Thinking of the city holistically

The scale of the transformation of our urban environment is immense. £38 trillion will be invested in global infrastructure by 2030, and innovation is required everywhere. Innovate UK has substantial programmes in transport, the built environment, the digital economy, energy generation and supply and healthcare. These are all essential systems for the success of cities, but these have not yet been combined to think about the city a whole. For rapidly growing cities facing all the pressures of environmental and population shift and resource crunches of all kinds it is vital that we move from optimising the individual city systems to integrating those systems to radically improve city performance.

Integrating city systems

The global market for integrating city systems alone is expected to be worth more than £200 billion p.a. by 2030. That is the prize for innovation in urban living, and that is why we are so excited about the potential for UK companies.

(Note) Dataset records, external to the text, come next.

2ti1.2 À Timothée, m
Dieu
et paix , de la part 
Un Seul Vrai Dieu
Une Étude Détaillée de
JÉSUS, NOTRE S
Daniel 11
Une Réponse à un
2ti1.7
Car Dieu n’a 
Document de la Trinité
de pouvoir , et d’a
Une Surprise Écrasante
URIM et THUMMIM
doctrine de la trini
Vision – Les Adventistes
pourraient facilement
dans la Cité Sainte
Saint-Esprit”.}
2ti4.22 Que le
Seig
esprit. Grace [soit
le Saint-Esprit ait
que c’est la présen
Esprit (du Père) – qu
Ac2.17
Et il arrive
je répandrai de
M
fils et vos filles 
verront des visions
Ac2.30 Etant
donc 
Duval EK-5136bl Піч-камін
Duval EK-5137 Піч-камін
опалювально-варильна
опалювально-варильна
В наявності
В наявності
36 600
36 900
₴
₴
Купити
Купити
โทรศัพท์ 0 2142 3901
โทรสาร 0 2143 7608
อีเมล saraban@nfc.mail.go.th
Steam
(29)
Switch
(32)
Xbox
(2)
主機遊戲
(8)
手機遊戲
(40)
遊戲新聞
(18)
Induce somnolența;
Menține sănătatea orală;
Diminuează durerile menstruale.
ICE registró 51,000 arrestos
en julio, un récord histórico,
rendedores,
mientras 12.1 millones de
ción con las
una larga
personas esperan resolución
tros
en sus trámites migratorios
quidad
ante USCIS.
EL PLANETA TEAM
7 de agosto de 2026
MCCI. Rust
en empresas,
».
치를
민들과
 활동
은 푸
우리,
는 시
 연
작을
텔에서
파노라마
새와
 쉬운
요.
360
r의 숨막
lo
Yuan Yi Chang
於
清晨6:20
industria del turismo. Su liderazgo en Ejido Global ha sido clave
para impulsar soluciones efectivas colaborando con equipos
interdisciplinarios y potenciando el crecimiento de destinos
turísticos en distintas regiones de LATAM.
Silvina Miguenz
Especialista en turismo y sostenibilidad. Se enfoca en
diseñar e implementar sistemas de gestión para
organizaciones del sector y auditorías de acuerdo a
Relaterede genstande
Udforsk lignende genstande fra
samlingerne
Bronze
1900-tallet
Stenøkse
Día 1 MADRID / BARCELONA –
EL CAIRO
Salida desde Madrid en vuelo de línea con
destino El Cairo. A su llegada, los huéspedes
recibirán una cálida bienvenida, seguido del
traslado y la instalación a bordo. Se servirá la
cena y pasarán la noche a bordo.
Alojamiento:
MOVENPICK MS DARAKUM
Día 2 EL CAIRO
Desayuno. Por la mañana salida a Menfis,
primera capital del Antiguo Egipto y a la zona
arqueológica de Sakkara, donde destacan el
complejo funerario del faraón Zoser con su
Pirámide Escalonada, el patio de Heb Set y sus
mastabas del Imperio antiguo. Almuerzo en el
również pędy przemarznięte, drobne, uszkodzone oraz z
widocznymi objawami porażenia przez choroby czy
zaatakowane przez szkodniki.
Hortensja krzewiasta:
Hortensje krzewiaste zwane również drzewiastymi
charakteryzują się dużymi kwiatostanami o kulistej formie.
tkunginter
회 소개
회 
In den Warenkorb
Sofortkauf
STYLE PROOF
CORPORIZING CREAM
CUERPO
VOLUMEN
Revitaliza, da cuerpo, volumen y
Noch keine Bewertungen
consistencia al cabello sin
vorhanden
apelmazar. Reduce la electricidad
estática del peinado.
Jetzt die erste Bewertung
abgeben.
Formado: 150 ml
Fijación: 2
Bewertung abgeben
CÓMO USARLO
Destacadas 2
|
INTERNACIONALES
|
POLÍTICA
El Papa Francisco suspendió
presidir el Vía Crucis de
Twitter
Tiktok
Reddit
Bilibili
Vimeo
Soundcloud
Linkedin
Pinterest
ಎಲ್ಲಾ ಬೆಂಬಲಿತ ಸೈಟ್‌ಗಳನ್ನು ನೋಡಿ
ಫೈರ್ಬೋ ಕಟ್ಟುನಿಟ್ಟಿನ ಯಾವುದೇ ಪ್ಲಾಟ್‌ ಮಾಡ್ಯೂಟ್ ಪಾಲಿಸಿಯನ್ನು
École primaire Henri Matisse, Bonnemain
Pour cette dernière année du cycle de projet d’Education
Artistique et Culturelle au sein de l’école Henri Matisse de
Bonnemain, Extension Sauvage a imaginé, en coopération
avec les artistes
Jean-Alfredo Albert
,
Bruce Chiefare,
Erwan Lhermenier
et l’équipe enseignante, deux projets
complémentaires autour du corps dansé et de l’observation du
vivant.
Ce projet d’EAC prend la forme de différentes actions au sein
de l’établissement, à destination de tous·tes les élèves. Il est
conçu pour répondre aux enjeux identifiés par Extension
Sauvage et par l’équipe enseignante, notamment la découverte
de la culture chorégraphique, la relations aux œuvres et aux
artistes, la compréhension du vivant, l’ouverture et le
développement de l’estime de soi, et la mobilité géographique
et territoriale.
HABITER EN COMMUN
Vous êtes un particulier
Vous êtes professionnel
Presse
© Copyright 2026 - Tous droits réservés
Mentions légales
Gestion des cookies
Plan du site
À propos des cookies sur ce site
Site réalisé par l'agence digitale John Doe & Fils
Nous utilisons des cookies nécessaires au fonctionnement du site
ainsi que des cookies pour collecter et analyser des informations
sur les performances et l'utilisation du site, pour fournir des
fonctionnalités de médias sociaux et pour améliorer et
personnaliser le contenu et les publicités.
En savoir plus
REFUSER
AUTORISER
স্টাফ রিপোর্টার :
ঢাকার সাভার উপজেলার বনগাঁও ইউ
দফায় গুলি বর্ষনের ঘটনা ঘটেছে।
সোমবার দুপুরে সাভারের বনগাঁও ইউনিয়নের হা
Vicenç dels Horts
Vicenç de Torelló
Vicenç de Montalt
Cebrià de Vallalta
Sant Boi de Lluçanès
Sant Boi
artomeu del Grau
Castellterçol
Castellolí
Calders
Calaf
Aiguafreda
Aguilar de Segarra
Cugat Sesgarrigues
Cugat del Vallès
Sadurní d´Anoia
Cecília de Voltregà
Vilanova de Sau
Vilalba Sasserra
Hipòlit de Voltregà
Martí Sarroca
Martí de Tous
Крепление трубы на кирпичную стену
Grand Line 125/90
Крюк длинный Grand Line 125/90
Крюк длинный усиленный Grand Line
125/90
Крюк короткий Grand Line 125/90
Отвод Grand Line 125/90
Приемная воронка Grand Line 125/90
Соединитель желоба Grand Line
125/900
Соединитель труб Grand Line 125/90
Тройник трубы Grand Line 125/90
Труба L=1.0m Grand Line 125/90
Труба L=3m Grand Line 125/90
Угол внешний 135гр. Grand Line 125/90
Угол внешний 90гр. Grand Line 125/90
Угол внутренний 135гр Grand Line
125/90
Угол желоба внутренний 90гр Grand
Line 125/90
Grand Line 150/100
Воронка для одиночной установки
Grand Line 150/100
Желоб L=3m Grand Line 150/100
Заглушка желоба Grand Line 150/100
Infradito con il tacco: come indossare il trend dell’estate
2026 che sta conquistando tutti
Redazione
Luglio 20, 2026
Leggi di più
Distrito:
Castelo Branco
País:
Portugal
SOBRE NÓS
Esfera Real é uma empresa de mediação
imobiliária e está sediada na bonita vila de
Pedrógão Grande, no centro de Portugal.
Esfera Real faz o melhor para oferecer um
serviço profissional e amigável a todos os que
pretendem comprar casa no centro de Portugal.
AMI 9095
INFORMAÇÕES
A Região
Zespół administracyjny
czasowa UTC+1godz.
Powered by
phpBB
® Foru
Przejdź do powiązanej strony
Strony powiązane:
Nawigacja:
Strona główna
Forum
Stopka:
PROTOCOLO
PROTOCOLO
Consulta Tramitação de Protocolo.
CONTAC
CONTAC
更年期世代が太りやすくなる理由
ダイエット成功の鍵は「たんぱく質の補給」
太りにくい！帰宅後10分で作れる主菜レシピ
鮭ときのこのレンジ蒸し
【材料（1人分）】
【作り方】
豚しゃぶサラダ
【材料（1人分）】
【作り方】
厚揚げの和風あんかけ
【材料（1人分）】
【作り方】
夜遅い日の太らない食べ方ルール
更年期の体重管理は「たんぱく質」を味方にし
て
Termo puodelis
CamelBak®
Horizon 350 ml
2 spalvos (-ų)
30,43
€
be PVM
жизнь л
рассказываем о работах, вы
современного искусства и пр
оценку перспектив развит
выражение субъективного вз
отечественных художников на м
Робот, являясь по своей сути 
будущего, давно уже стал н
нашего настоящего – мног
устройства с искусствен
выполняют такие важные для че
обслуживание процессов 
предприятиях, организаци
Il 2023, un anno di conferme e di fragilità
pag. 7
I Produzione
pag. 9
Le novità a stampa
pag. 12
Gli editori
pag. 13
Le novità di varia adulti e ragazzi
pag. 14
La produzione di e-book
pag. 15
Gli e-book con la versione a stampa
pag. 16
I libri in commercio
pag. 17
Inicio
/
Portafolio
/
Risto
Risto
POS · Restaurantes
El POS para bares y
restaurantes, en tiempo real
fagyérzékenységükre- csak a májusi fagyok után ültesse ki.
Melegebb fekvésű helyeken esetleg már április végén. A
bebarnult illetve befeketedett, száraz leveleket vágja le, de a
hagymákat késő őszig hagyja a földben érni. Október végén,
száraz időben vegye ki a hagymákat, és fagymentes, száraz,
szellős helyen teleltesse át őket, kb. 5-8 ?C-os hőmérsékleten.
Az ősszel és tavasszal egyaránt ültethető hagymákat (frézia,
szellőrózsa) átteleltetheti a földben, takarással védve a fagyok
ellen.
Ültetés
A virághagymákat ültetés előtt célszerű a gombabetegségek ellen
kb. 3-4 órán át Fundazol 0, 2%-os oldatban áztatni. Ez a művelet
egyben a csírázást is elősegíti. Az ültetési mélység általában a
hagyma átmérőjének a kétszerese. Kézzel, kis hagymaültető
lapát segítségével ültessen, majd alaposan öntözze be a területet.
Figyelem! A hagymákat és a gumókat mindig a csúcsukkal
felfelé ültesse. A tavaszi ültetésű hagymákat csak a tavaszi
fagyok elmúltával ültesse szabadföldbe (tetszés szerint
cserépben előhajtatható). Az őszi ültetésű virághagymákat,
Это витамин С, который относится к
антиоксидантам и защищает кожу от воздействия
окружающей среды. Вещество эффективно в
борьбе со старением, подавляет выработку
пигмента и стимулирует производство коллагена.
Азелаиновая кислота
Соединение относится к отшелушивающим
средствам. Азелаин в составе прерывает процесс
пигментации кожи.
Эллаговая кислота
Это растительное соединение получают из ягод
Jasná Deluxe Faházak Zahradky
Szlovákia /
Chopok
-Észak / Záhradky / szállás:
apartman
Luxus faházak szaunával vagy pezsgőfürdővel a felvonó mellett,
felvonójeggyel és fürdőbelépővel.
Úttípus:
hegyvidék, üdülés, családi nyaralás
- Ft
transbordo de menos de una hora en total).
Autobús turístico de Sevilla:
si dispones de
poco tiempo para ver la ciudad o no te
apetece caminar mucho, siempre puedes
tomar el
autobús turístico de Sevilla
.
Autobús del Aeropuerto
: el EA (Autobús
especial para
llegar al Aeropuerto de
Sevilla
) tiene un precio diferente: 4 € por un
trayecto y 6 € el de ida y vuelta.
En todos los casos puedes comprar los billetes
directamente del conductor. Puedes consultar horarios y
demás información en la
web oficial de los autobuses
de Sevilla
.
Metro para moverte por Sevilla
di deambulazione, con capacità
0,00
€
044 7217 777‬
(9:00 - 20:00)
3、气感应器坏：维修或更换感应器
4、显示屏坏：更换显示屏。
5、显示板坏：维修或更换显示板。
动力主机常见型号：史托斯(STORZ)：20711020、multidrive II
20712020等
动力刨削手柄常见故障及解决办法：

Cities require new solutions

So cities will require new solutions based on the latest developments in materials, manufacturing, electronics, computing and biosciences, to improve hundreds of different city systems and the way they work together. The future is being created in the world’s cities, and they are your future market.

You can follow me on Twitter @miller_klein

You can follow Innovate UK on:

Sharing and comments

Share this page

1 comment

  1. Comment by @kevincouling posted on

    Y'know, I'm very excited about the prospect of cities that are more efficient, more connected and more able to adapt to the demands placed upon them such as increasing population and the various impacts of climate change. It's certainly to be hoped that these future cities will be a significant improvement on those that we have now. Quite how we deliver them is a different matter of course but that's not what I wanted to say.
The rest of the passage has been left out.